NEW YORK -- Christine Quinn is the sole woman running for mayor of New York, but it wasn't until this week that her historic quest to be the city's first female and openly gay leader turned into a thorny issue.
The Democratic speaker of the New York City Council partially created the drama herself with an unexpected call to make emergency birth control available to girls as young as 11. But she also came under attack for being a childless woman who supposedly doesn't relate to average New Yorkers.
On Tuesday, while accepting Planned Parenthood of New York City's endorsement, Quinn said she would consider providing access to emergency contraception to students in middle schools.
“This is a really important option we need to make accessible,” Quinn said, according to the New York Post.
Two of the other candidates for the Democratic nomination -- NYC Comptroller John Liu and former City Councilman Sal Albanese -- told the Daily News that they would consider distributing emergency contraception in middle schools. NYC Public Advocate Bill de Blasio, former NYC Comptroller Bill Thompson and former U.S. Rep. Anthony Weiner all ducked the question of where they stood.
Quinn didn't plan to introduce the headline-making topic, a campaign aide told HuffPost, but voiced her opinion in response to a question at the event.
Her stance on emergency contraception in schools was defended by the president of the National Organization for Women, which, along with NARAL Pro-Choice New York, has endorsed Quinn.
"That's exactly the right position to take," NOW President Terry O'Neill told HuffPost. "Emergency contraception should be on the shelf without restriction to age. It's right there next to the condoms and pregnancy tests. It's safe and effective. The question is, can a person read the instructions and follow the instructions."
O'Neill said her national organization took the unusual step of endorsing a candidate in a local race partially because of Quinn's staunch defense of reproductive services.
Over her years in the City Council, Quinn has accrued praise from women's and LGBT groups for helping pass laws that banned protesters from obstructing the entrance to reproductive health clinics and for advocating in favor of same-sex marriage. On the campaign trail, she has vowed to combat domestic violence, reduce teen pregnancy and even improve the free condoms given out by the city.

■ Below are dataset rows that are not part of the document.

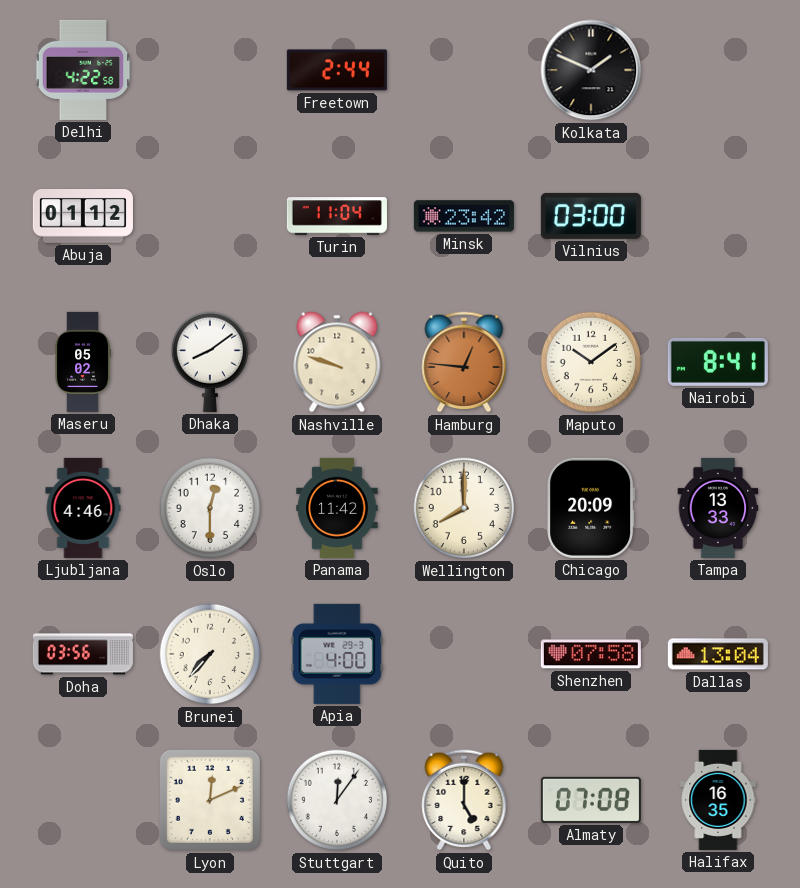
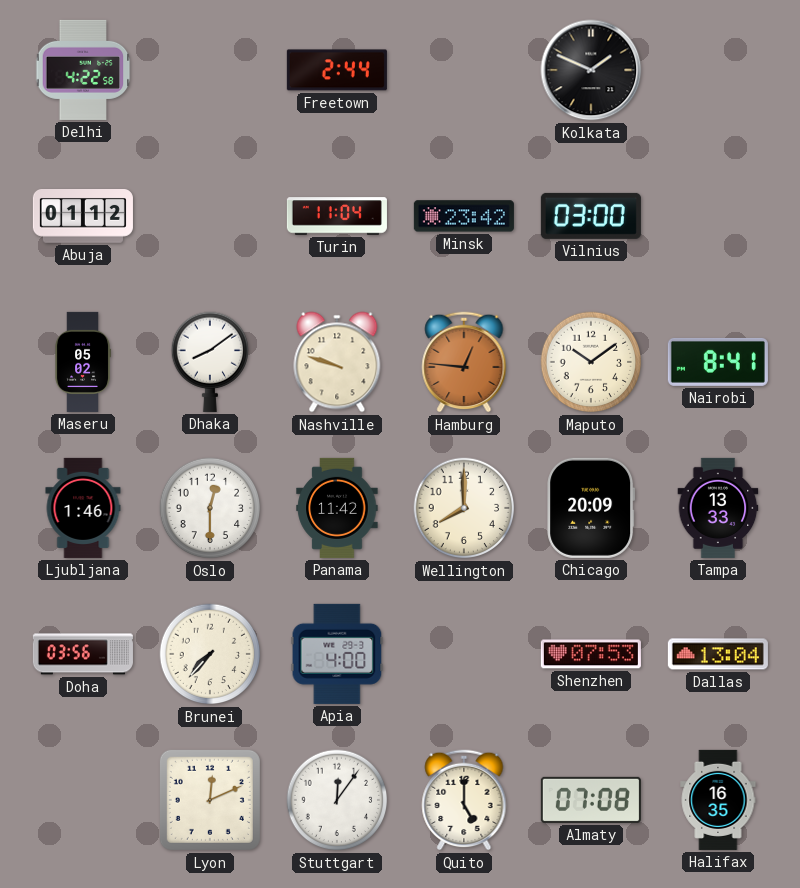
Ljubljana: 4:46 -> 1:46
Shenzhen: 07:58 -> 07:53
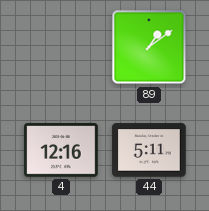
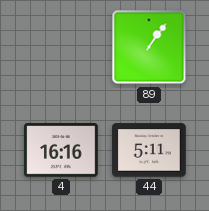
89: 1:09 -> 1:06
4: 12:16 -> 16:16
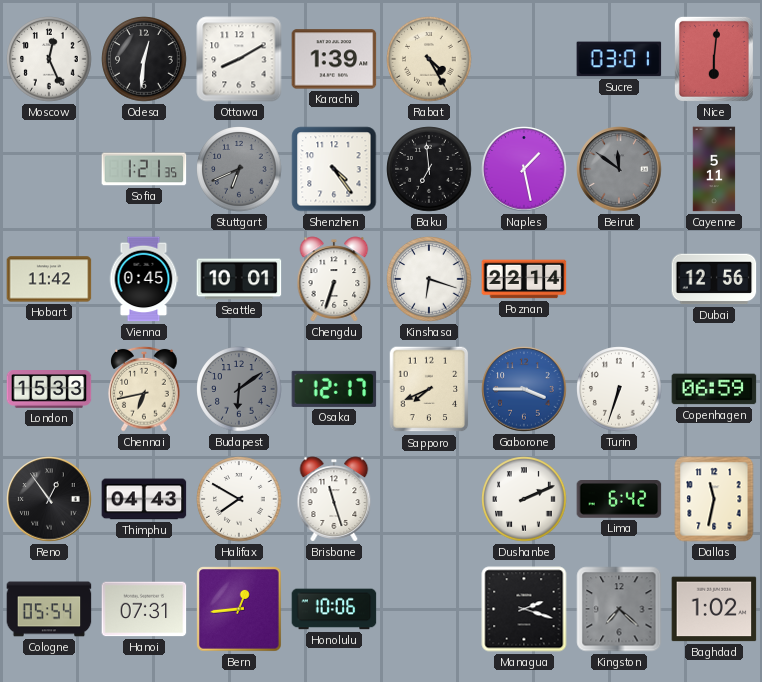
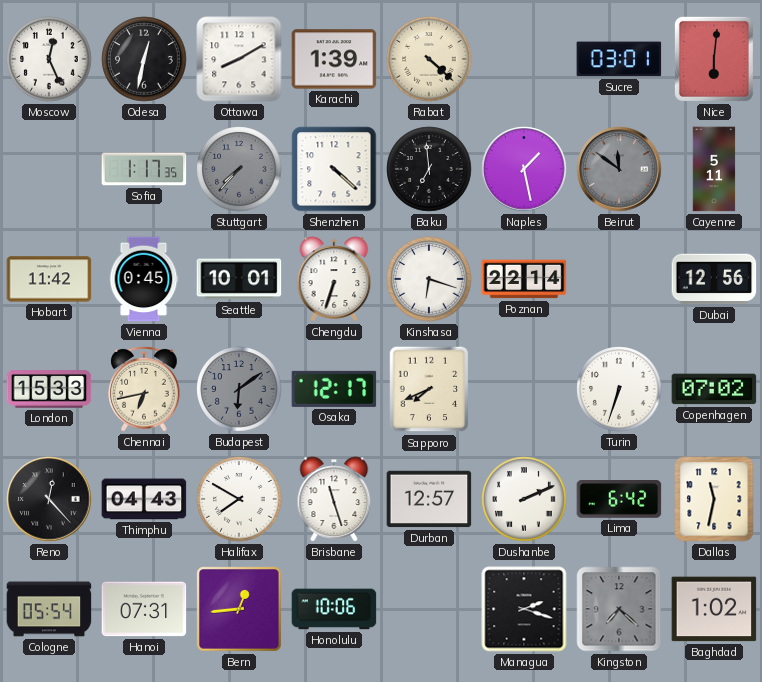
Odesa: 12:31 -> 12:32
Rabat: 4:25 -> 4:22
Sofia: 1:21 -> 1:17
Stuttgart: 6:41 -> 7:37
Shenzhen: 4:24 -> 4:22
Gaborone: 3:45 -> none
Copenhagen: 06:59 -> 07:02
Reno: 12:54 -> 12:23
Durban: none -> 12:57
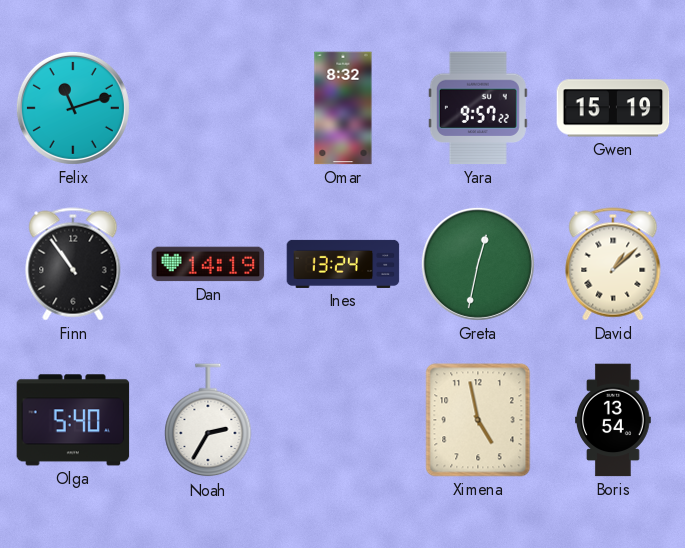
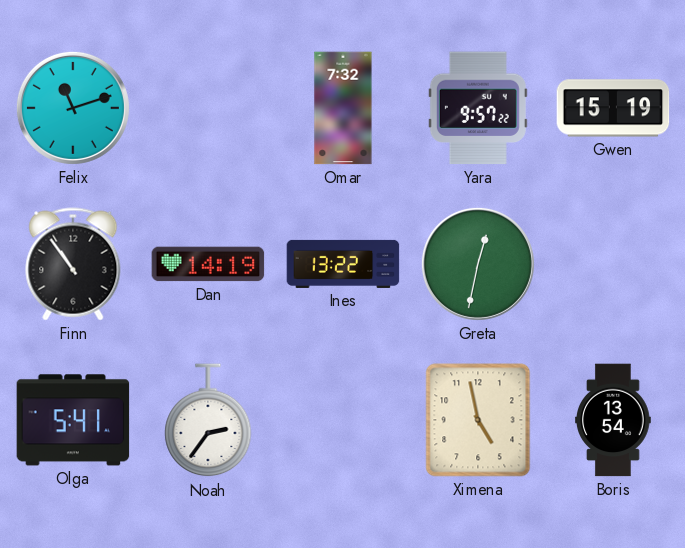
Omar: 8:32 -> 7:32
Ines: 13:24 -> 13:22
David: 1:08 -> none
Olga: 5:40 -> 5:41
Noah: 2:35 -> 2:36
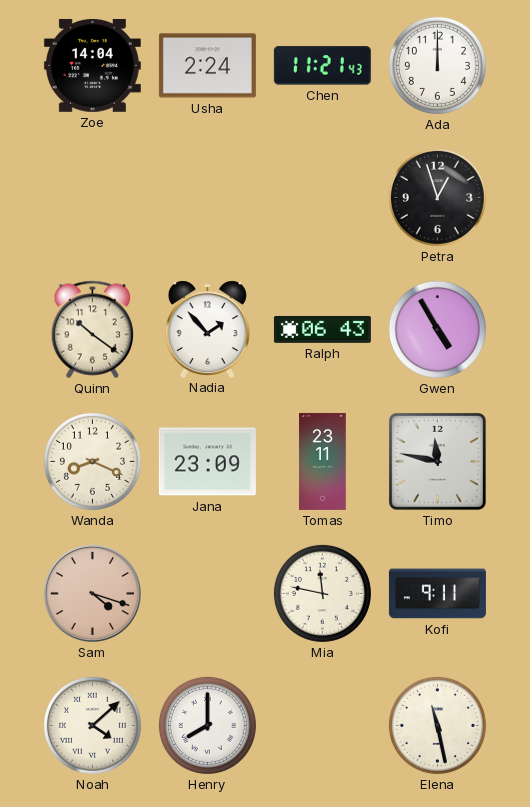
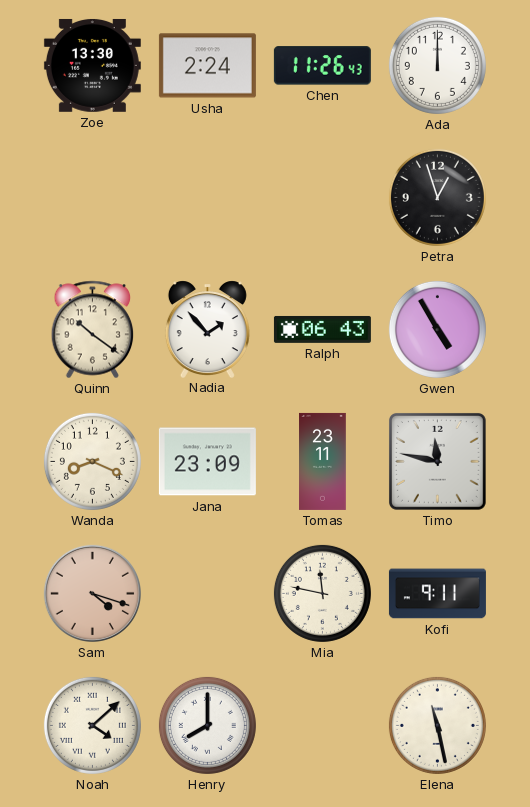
Zoe: 14:04 -> 13:30
Chen: 11:21 -> 11:26
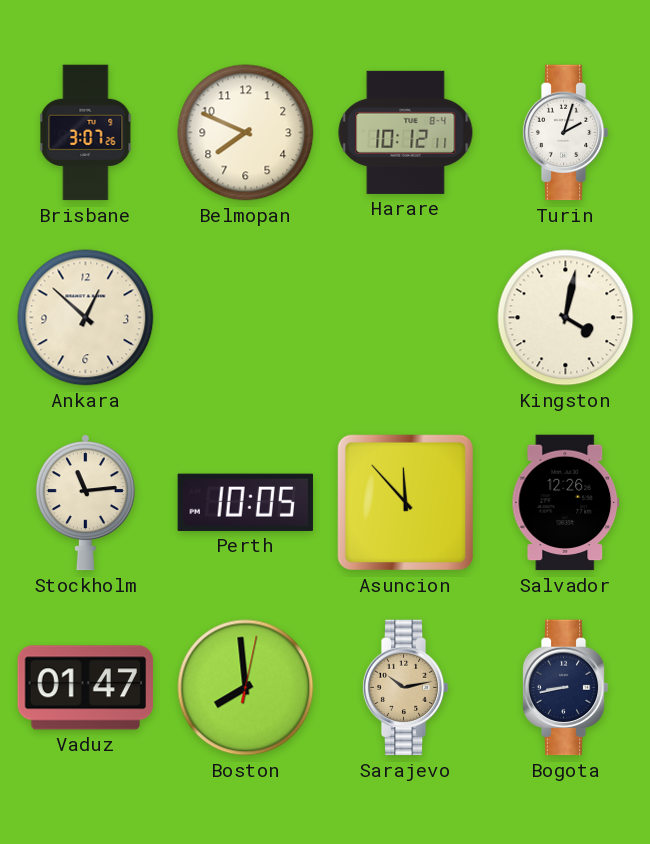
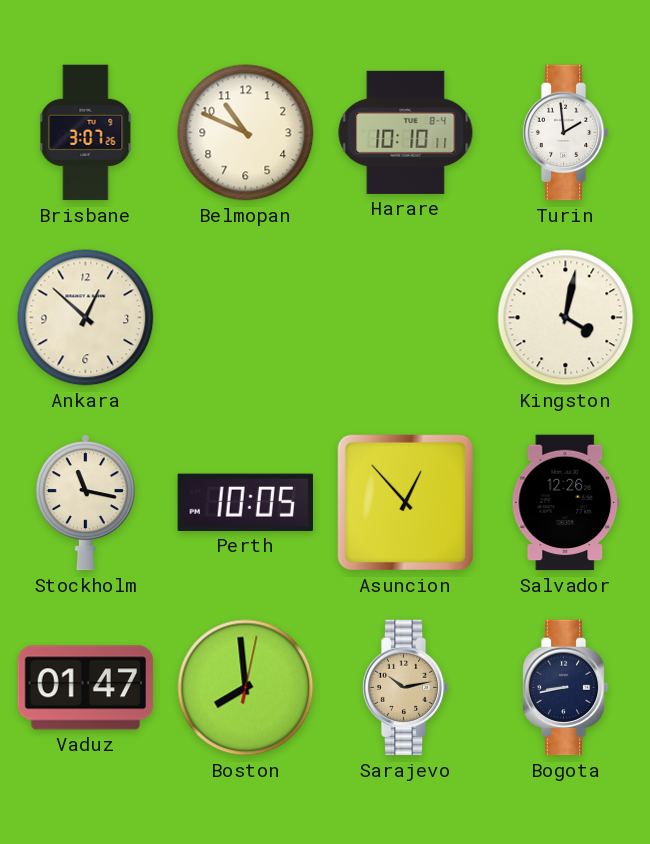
Belmopan: 7:49 -> 10:49
Harare: 10:12 -> 10:10
Turin: 2:03 -> 1:59
Stockholm: 11:14 -> 11:17
Asuncion: 11:53 -> 12:53
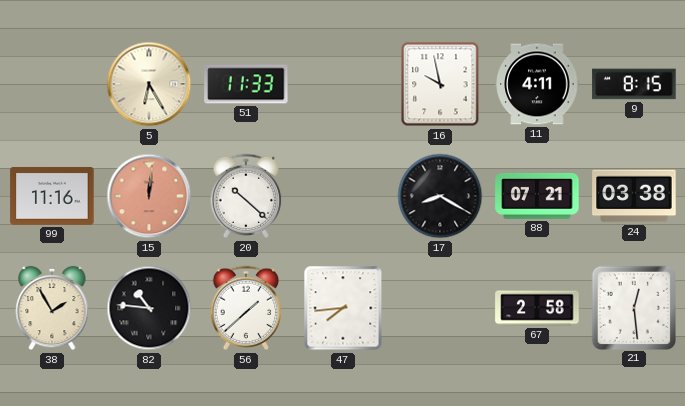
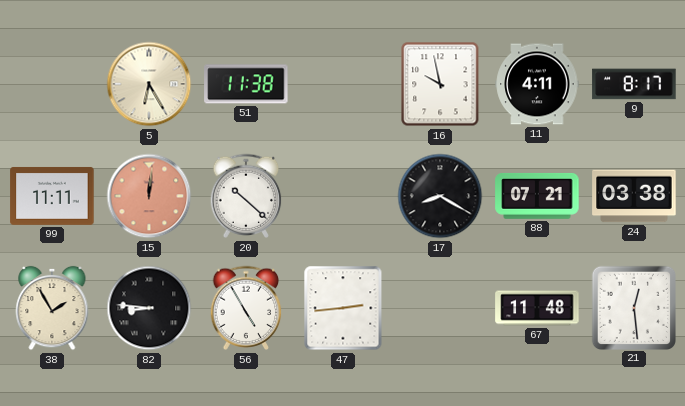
51: 11:33 -> 11:38
9: 8:15 -> 8:17
99: 11:16 -> 11:11
82: 10:46 -> 8:46
56: 1:38 -> 4:55
47: 7:44 -> 2:44
67: 2:58 -> 11:48
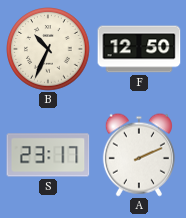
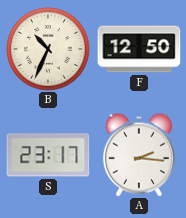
A: 2:11 -> 2:16
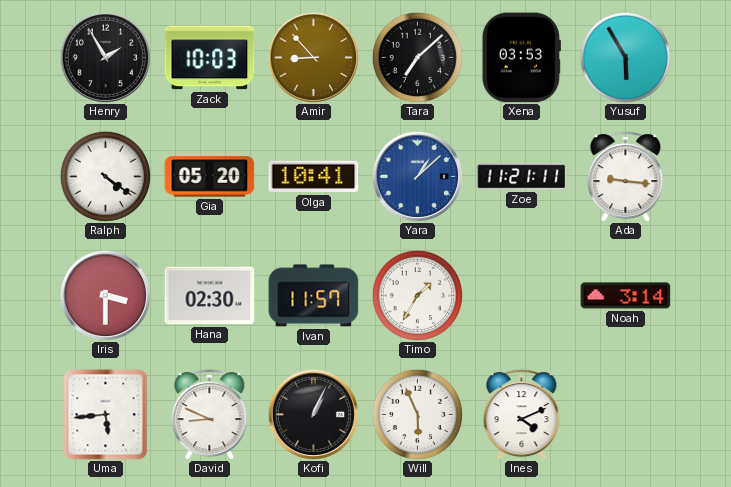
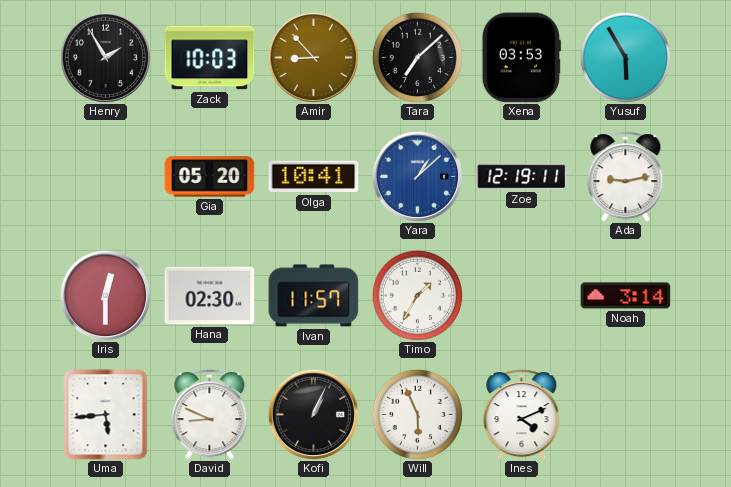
Ralph: 4:21 -> none
Zoe: 11:21 -> 12:19
Ada: 9:16 -> 9:13
Iris: 3:30 -> 12:30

The chink in her progressive armor was her opposition to a bill mandating five days of paid sick leave for employees in many companies. Although the law applies to both men and women, it was seen as a key protection for single mothers. Unrelenting political pressure ultimately forced Quinn to change course and help override NYC Mayor Michael Bloomberg's veto of the bill.
Quinn is not, however, the undisputed champion of women's rights in the Democratic mayoral primary. The men have strong records on these issues too.
The Brooklyn and Queens chapter of NOW endorsed Liu for mayor in June. "Comptroller Liu has a history of fighting for women. He continues to be in the forefront of the struggle against sexual trafficking," Brooklyn-Queens NOW President Shirley Ranz said at the time. "As comptroller he demonstrated the need for Pay Equity legislation. We are confident that he will be a mayor that the women of New York can rely on."
As the city's public advocate, de Blasio was a vocal proponent of the paid sick leave bill. Thompson has drawn attention to the startlingly high rates of breast cancer among black New Yorkers.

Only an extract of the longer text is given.